WORK ORDER — Copy, exactly as written, the lines that begin at the one containing "Promotions & contests" and end at the one containing "Whether its ED". Skip any pictures in the data below.

DATASET EXTRACT Block Start

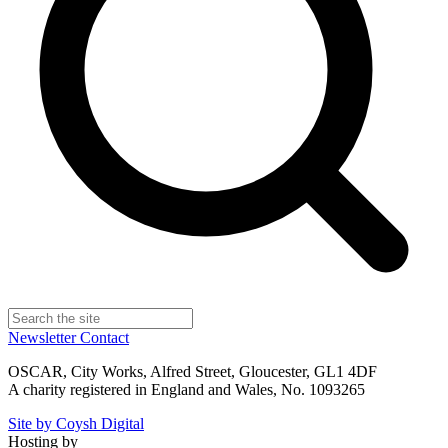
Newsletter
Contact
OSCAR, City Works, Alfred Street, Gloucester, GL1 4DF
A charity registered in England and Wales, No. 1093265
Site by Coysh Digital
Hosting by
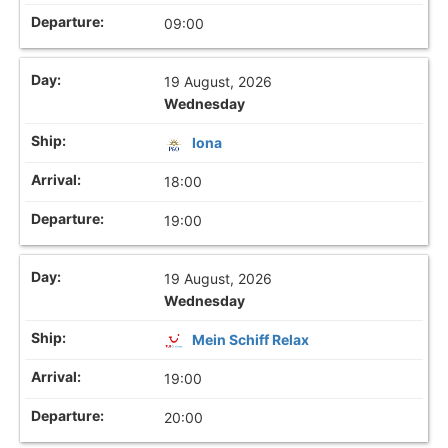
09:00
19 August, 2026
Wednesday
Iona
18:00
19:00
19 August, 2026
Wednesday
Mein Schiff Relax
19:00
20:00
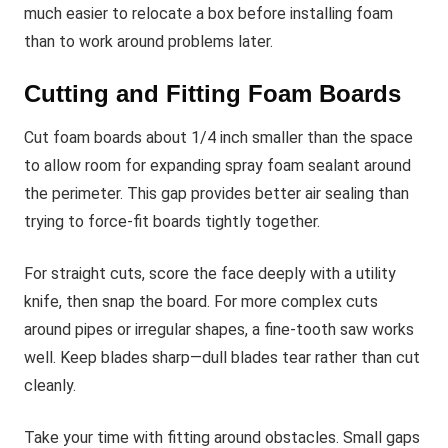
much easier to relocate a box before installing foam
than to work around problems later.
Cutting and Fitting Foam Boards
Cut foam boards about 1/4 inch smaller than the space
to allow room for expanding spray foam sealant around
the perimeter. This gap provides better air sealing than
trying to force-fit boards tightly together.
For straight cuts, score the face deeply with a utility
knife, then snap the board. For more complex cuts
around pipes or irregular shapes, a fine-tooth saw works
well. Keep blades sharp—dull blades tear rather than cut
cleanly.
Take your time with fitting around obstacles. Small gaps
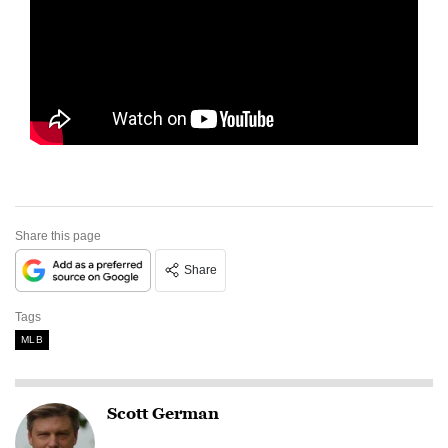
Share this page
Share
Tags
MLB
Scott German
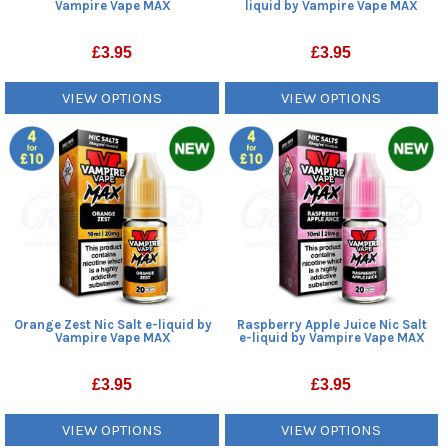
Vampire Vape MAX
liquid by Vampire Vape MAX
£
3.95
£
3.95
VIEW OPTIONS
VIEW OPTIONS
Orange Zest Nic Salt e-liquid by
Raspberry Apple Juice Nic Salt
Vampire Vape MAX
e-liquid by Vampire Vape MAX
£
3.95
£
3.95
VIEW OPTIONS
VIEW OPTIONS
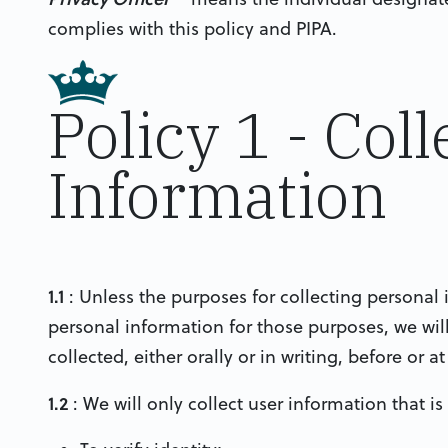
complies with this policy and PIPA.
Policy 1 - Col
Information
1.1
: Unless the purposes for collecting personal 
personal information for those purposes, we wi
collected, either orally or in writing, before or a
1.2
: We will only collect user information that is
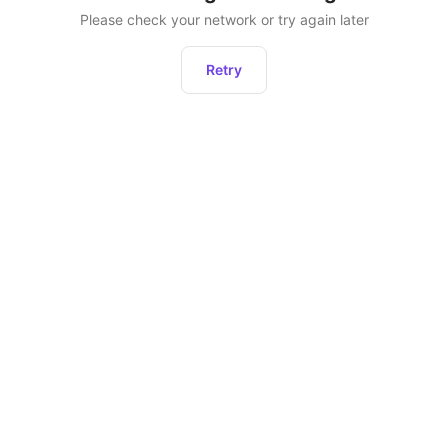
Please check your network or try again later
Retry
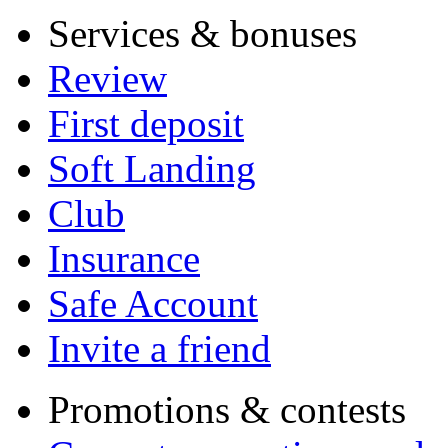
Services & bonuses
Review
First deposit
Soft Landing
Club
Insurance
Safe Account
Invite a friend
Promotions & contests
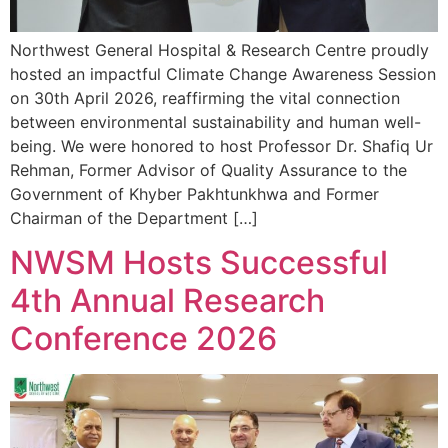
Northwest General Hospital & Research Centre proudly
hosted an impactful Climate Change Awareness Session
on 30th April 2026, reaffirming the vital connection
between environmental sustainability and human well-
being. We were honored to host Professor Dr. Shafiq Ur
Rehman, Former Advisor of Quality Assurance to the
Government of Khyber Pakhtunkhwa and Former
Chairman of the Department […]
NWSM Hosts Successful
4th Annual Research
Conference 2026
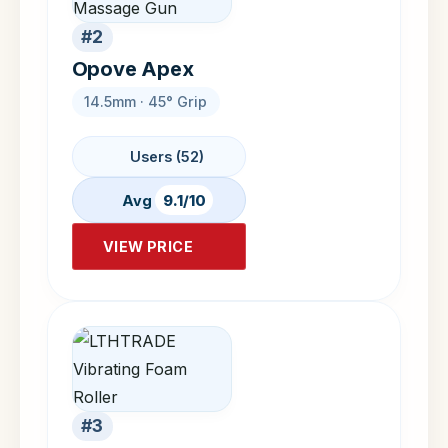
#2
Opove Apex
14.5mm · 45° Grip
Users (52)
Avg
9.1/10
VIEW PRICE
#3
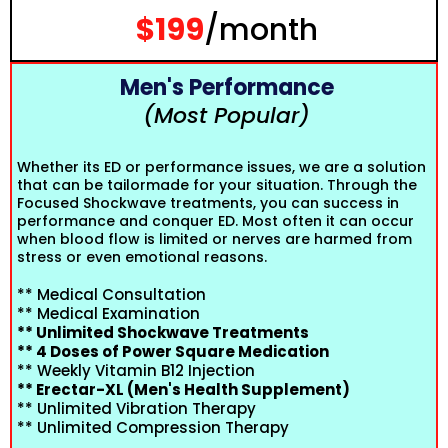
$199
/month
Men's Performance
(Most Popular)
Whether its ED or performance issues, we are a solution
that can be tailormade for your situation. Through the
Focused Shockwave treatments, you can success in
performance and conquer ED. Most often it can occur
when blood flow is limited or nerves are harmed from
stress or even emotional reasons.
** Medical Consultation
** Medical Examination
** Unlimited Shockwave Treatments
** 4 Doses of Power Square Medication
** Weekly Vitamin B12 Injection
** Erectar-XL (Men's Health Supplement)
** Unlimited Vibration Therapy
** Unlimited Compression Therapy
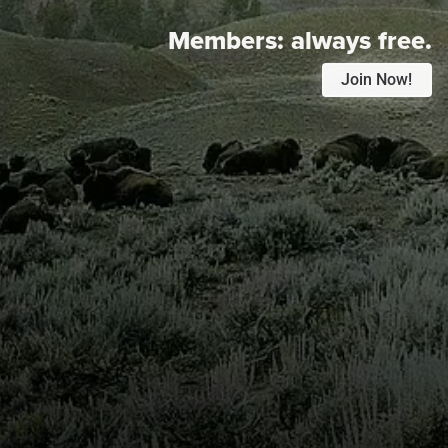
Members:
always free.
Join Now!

DATASET EXTRACT Block End
DATASET EXTRACT Block Start

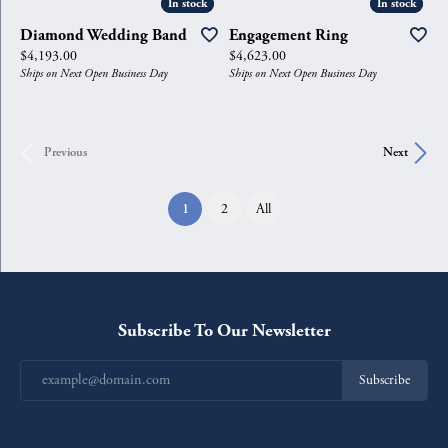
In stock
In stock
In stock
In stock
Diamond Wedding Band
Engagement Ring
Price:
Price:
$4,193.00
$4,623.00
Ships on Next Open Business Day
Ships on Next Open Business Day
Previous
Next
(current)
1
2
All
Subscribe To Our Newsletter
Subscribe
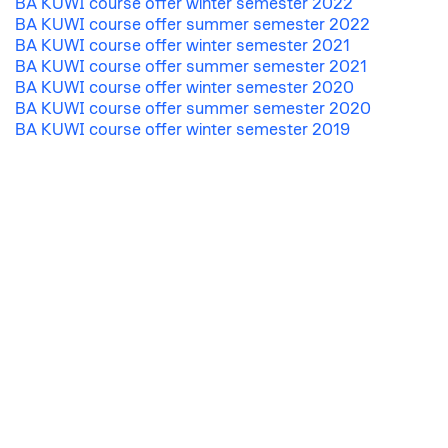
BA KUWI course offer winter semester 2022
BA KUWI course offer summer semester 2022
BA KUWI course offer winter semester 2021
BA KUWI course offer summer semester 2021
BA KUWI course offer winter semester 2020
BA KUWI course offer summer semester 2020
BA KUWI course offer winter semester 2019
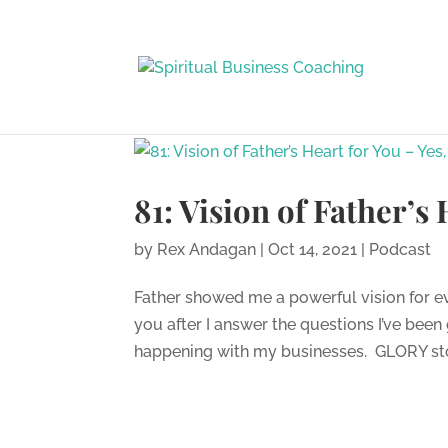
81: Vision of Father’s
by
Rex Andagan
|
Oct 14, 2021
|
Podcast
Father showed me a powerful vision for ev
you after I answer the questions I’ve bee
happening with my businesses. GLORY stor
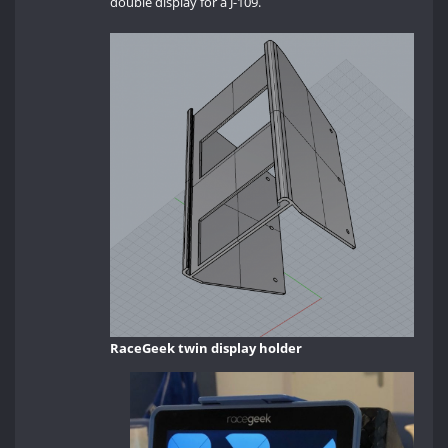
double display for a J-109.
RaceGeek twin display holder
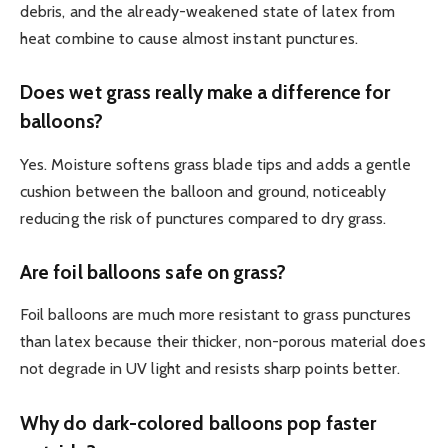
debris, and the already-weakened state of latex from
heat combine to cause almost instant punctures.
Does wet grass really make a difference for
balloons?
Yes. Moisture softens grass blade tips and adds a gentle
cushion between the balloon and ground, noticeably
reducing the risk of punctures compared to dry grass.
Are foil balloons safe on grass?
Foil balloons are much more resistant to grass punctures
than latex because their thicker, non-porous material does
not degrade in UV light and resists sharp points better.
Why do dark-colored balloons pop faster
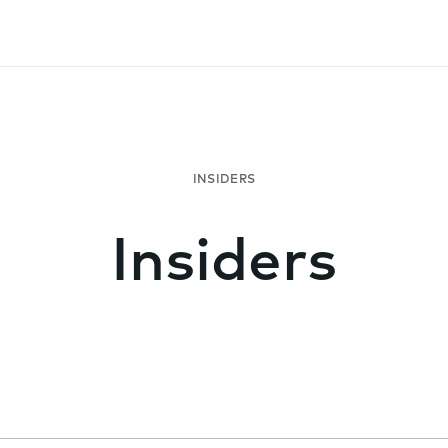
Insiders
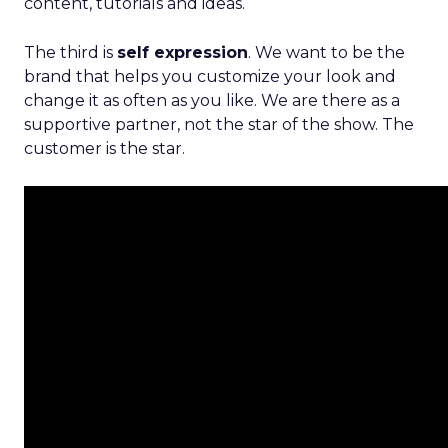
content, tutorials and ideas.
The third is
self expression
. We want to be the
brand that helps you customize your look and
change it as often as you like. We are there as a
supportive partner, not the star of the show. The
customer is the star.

DATASET EXTRACT Block End

FINISHED TASK —
Promotions & contests
Northwest General Hospital & Research Centre proudly
hosted an impactful Climate Change Awareness Session
on 30th April 2026, reaffirming the vital connection
between environmental sustainability and human well-
being. We were honored to host Professor Dr. Shafiq Ur
Rehman, Former Advisor of Quality Assurance to the
Government of Khyber Pakhtunkhwa and Former
Chairman of the Department […]
NWSM Hosts Successful
4th Annual Research
Conference 2026
#2
Opove Apex
14.5mm · 45° Grip
Users (52)
Avg
9.1/10
VIEW PRICE
#3
$199
/month
Men's Performance
(Most Popular)
Whether its ED or performance issues, we are a solution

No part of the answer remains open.